In our last post, we took a look at the actual calorie distribution associated with some of the popular lifestyle eating habits in circulation today. One thing that can be seen from this sort of analysis is that many of the plans that call for severely restricted intake (or uptake) of a certain category must also require a heavy consumption of another category, assuming the overall amount of food being consumed remains constant. For instance, someone following a 2000-calorie diet, and a high protein, low carb regimen requires the calories be made up in the form of fat. That leads me to wonder about the risks of a high fat diet.
High Fat Diet Risks – Real Or Not?
We’ve already established that eating the right amount of fat per day is a good thing. It’s necessary for proper function. However, just as with so many other things in life, overconsumption of fat has its price as well. There have been a number of studies that suggest that diets high in fat may increase the risk of certain cancers, diabetes, poor sleep, and a host of other ailments. More recently, researchers found that rats on a diet that was 55% fat has substantial reductions in their physical endurance and cognitive ability. They also discovered those rats on a high fat diet had a larger heart, which they attributed to a lack of efficiency associated with reduced endurance.

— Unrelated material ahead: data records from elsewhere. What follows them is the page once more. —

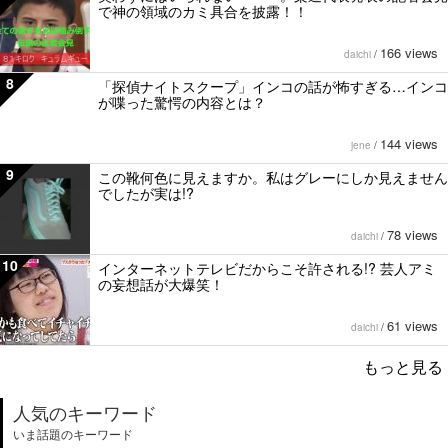
で神の領域のカミ具合を披露！！
166 views
daichi
/
8
「探偵ナイトスクープ」インコの話が怖すぎる…インコ
が喋った驚愕の内容とは？
144 views
jene
/
9
この靴何色に見えますか。私はグレーにしか見えません
でしたが実は!?
78 views
daichi
/
10
インターネットテレビだからこそ許される!? 芸人アミ
の妄想話が大爆笑！
61 views
daichi
/
もっと見る
人気のキーワード
いま話題のキーワード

After some consideration, I would have to say that there I don’t see the logic in consuming more than about 35% of my daily calories from fat. I know from personal experience that it tends to make me feel nauseous. Throw in the fact much of the research that highlights the negatives of high fat diets, and I’d have to say I don’t believe they make sense. This probably also precludes low carb diets, because in order to keep the fat content down, one would have to really cut back on calories.
So what do you think? Is my logic sound, or am I missing something? I’d love to hear your thoughts.